------ RECORDS FOR THE EXERCISE
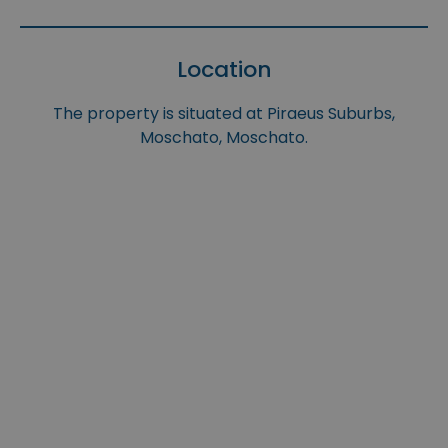
Location
The property is situated at Piraeus Suburbs,
Moschato, Moschato.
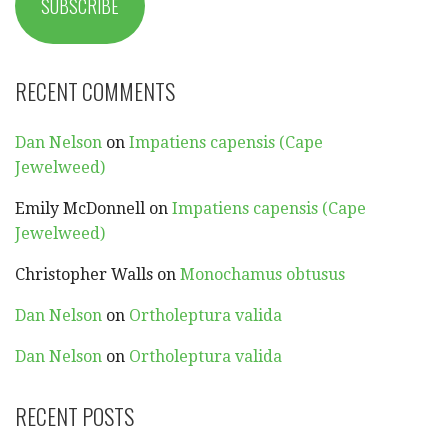
SUBSCRIBE
RECENT COMMENTS
Dan Nelson
on
Impatiens capensis (Cape
Jewelweed)
Emily McDonnell
on
Impatiens capensis (Cape
Jewelweed)
Christopher Walls
on
Monochamus obtusus
Dan Nelson
on
Ortholeptura valida
Dan Nelson
on
Ortholeptura valida
RECENT POSTS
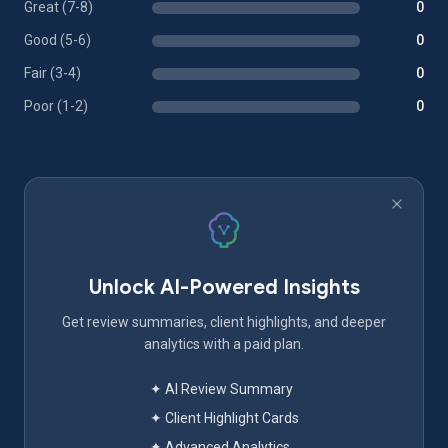
Great (7-8)
0
Good (5-6)
0
Fair (3-4)
0
Poor (1-2)
0
Unlock AI-Powered Insights
Get review summaries, client highlights, and deeper
analytics with a paid plan.
✦ AI Review Summary
✦ Client Highlight Cards
✦ Advanced Analytics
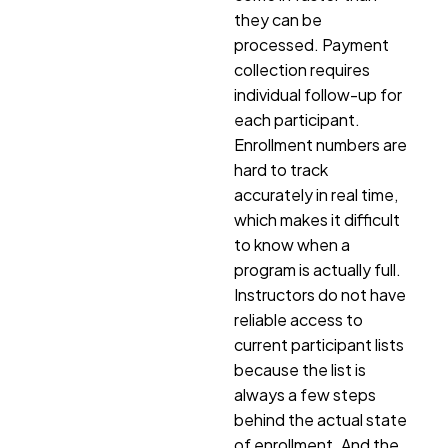
they can be
processed. Payment
collection requires
individual follow-up for
each participant.
Enrollment numbers are
hard to track
accurately in real time,
which makes it difficult
to know when a
program is actually full.
Instructors do not have
reliable access to
current participant lists
because the list is
always a few steps
behind the actual state
of enrollment. And the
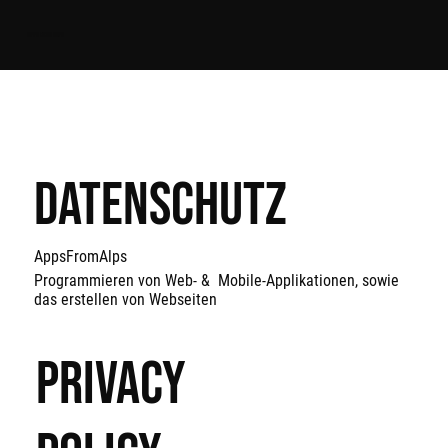
APPS FROM ALPS
Datenschutz
AppsFromAlps
Programmieren von Web- & Mobile-Applikationen, sowie
das erstellen von Webseiten
Privacy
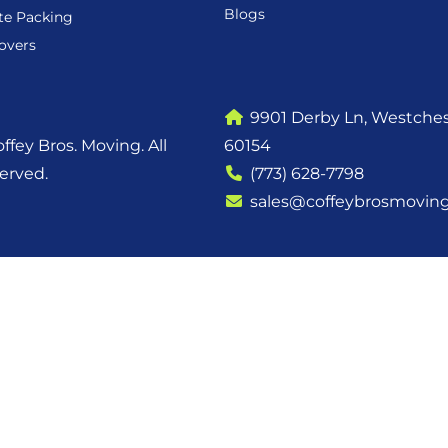
Blogs
te Packing
overs
9901 Derby Ln, Westchest
ffey Bros. Moving. All
60154
served.
(773) 628-7798
sales@coffeybrosmovin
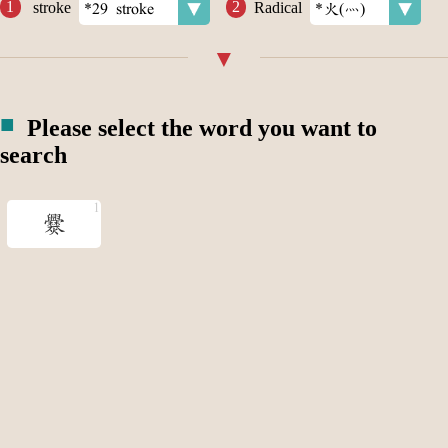
stroke
Radical
Please select the word you want to
search
爨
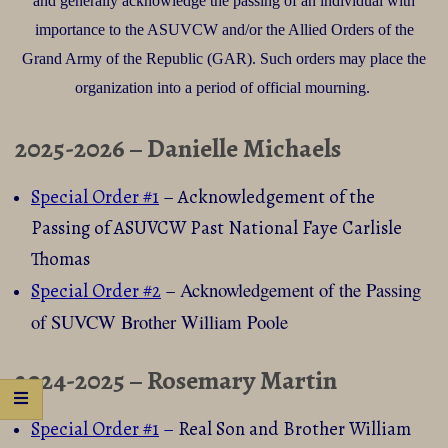
and generally acknowledge the passing of an individual with
importance to the ASUVCW and/or the Allied Orders of the
Grand Army of the Republic (GAR). Such orders may place the
organization into a period of official mourning.
2025-2026 – Danielle Michaels
Special Order #1
– Acknowledgement of the
Passing of ASUVCW Past National Faye Carlisle
Thomas
Acknowledgement of the
Passing
Special Order #2
–
of SUVCW Brother William Poole
2024-2025 – Rosemary Martin
Special Order #1
–
Real Son and Brother William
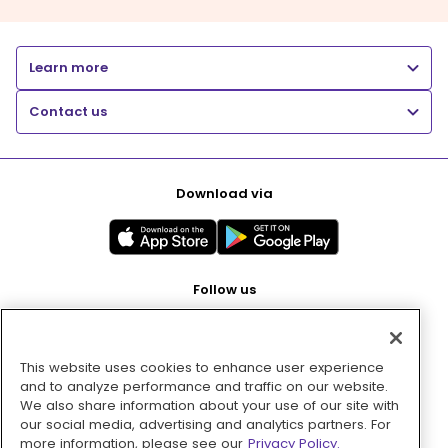
Learn more
Contact us
Download via
Follow us
This website uses cookies to enhance user experience
Pay with
and to analyze performance and traffic on our website.
We also share information about your use of our site with
our social media, advertising and analytics partners. For
more information, please see our
Privacy Policy.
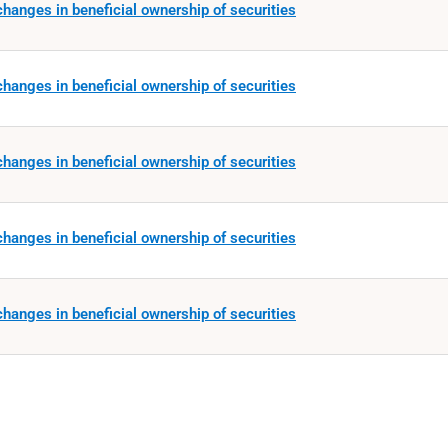
hanges in beneficial ownership of securities
hanges in beneficial ownership of securities
hanges in beneficial ownership of securities
hanges in beneficial ownership of securities
hanges in beneficial ownership of securities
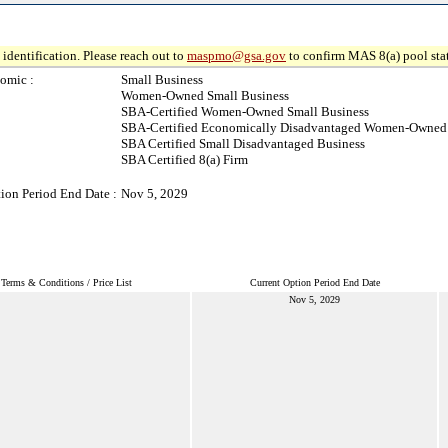
identification. Please reach out to
maspmo@gsa.gov
to confirm MAS 8(a) pool sta
omic :
Small Business
Women-Owned Small Business
SBA-Certified Women-Owned Small Business
SBA-Certified Economically Disadvantaged Women-Owned 
SBA Certified Small Disadvantaged Business
SBA Certified 8(a) Firm
ion Period End Date :
Nov 5, 2029
Terms & Conditions / Price List
Current Option Period End Date
Nov 5, 2029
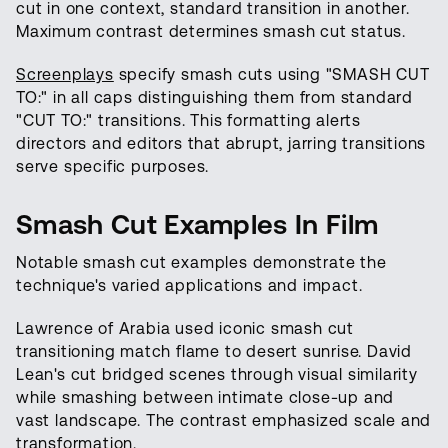
cut in one context, standard transition in another.
Maximum contrast determines smash cut status.
Screenplays
specify smash cuts using "SMASH CUT
TO:" in all caps distinguishing them from standard
"CUT TO:" transitions. This formatting alerts
directors and editors that abrupt, jarring transitions
serve specific purposes.
Smash Cut Examples In Film
Notable smash cut examples demonstrate the
technique's varied applications and impact.
Lawrence of Arabia used iconic smash cut
transitioning match flame to desert sunrise. David
Lean's cut bridged scenes through visual similarity
while smashing between intimate close-up and
vast landscape. The contrast emphasized scale and
transformation.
------------
[WHAT THIS TASK INVOLVES] Every line from the one containing "Notable smash cut examples demonstrate the" to the end of the entries must be set down exactly, with none omitted and none added.

[RESPONSE]
Notable smash cut examples demonstrate the
technique's varied applications and impact.
Lawrence of Arabia used iconic smash cut
transitioning match flame to desert sunrise. David
Lean's cut bridged scenes through visual similarity
while smashing between intimate close-up and
vast landscape. The contrast emphasized scale and
transformation.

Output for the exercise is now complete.